▶ _Data to use_:
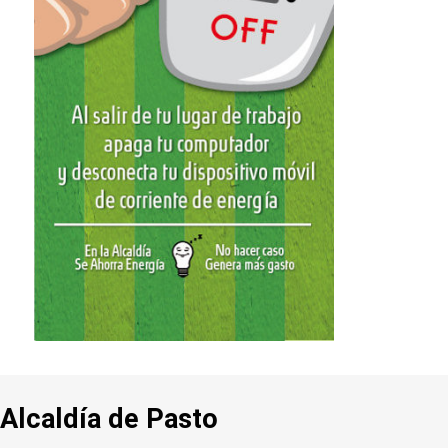
Alcaldía de Pasto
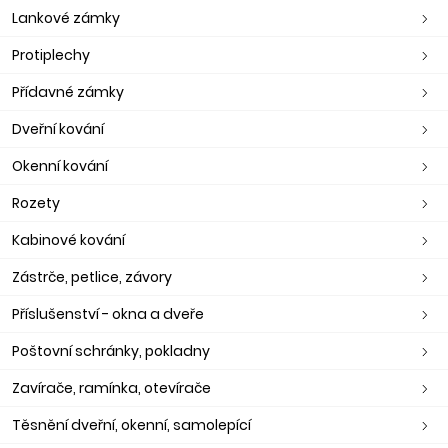
Lankové zámky
Protiplechy
Přídavné zámky
Dveřní kování
Okenní kování
Rozety
Kabinové kování
Zástrče, petlice, závory
Příslušenství - okna a dveře
Poštovní schránky, pokladny
Zavírače, ramínka, otevírače
Těsnění dveřní, okenní, samolepící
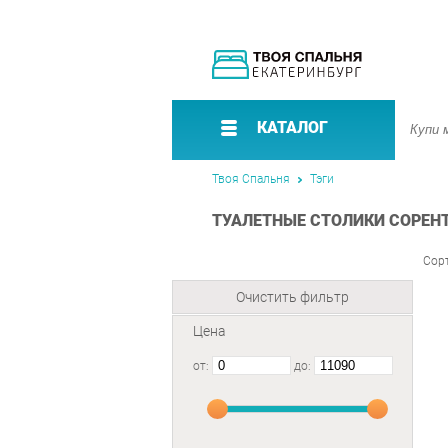
КАТАЛОГ
Твоя Спальня
Тэги
ТУАЛЕТНЫЕ СТОЛИКИ СОРЕНТ
Сор
Очистить фильтр
Цена
от:
до:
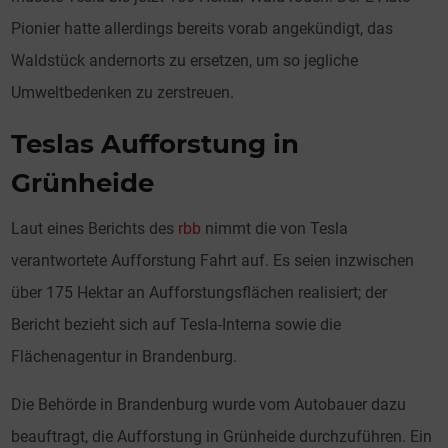
Pionier hatte allerdings bereits vorab angekündigt, das
Waldstück andernorts zu ersetzen, um so jegliche
Umweltbedenken zu zerstreuen.
Teslas Aufforstung in
Grünheide
Laut eines Berichts des
rbb
nimmt die von Tesla
verantwortete Aufforstung Fahrt auf. Es seien inzwischen
über 175 Hektar an Aufforstungsflächen realisiert; der
Bericht bezieht sich auf Tesla-Interna sowie die
Flächenagentur in Brandenburg.
Die Behörde in Brandenburg wurde vom Autobauer dazu
beauftragt, die Aufforstung in Grünheide durchzuführen. Ein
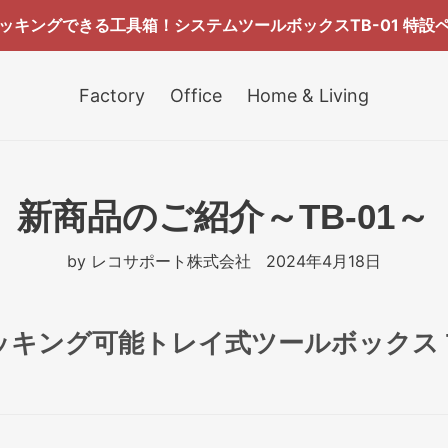
ッキングできる工具箱！システムツールボックスTB-01 特設
Factory
Office
Home & Living
新商品のご紹介～TB-01～
by レコサポート株式会社
2024年4月18日
ッキング可能トレイ式ツールボックス TB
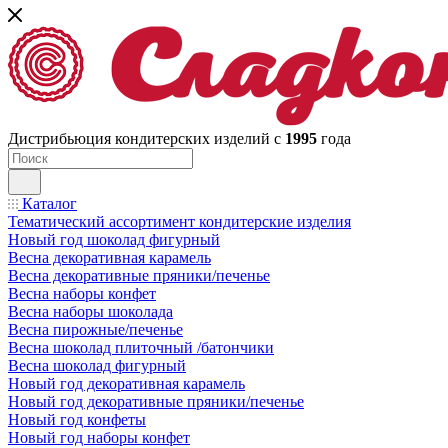
Дистрибьюция кондитерских изделий с
1995
года
Каталог
Тематический ассортимент кондитерские изделия
Новый год шоколад фигурный
Весна декоративная карамель
Весна декоративные пряники/печенье
Весна наборы конфет
Весна наборы шоколада
Весна пирожные/печенье
Весна шоколад плиточный /батончики
Весна шоколад фигурный
Новый год декоративная карамель
Новый год декоративные пряники/печенье
Новый год конфеты
Новый год наборы конфет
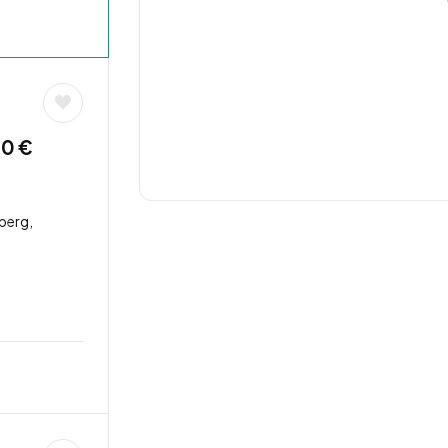
00 €
berg,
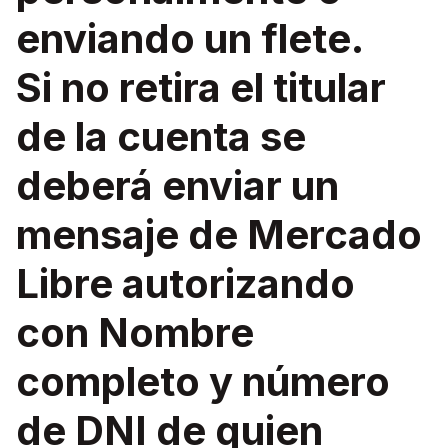
enviando un flete.
Si no retira el titular
de la cuenta se
deberá enviar un
mensaje de Mercado
Libre autorizando
con Nombre
completo y número
de DNI de quien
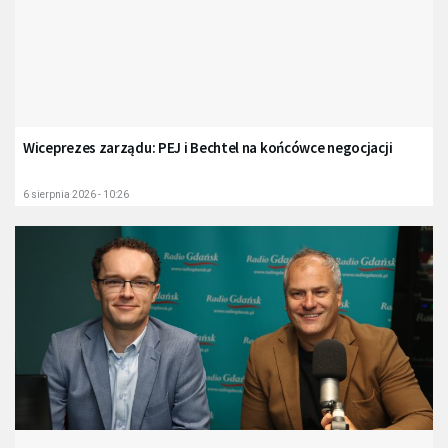
Wiceprezes zarządu: PEJ i Bechtel na końcówce negocjacji
6 sierpnia 2026 - 10:26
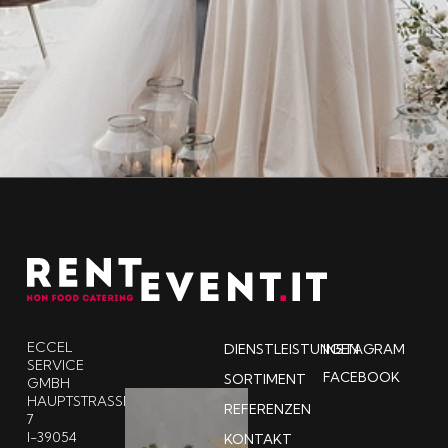
ECCEL
DIENSTLEISTUNGEN
INSTAGRAM
SERVICE
FACEBOOK
SORTIMENT
GMBH
HAUPTSTRASSE 7
REFERENZEN
I-39054
KONTAKT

▶ _Task to carry out_:
Your job is to copy out every line from the records above that has the word "наборы".

▶ _Finished exercise_:
Весна наборы конфет
Весна наборы шоколада
Новый год наборы конфет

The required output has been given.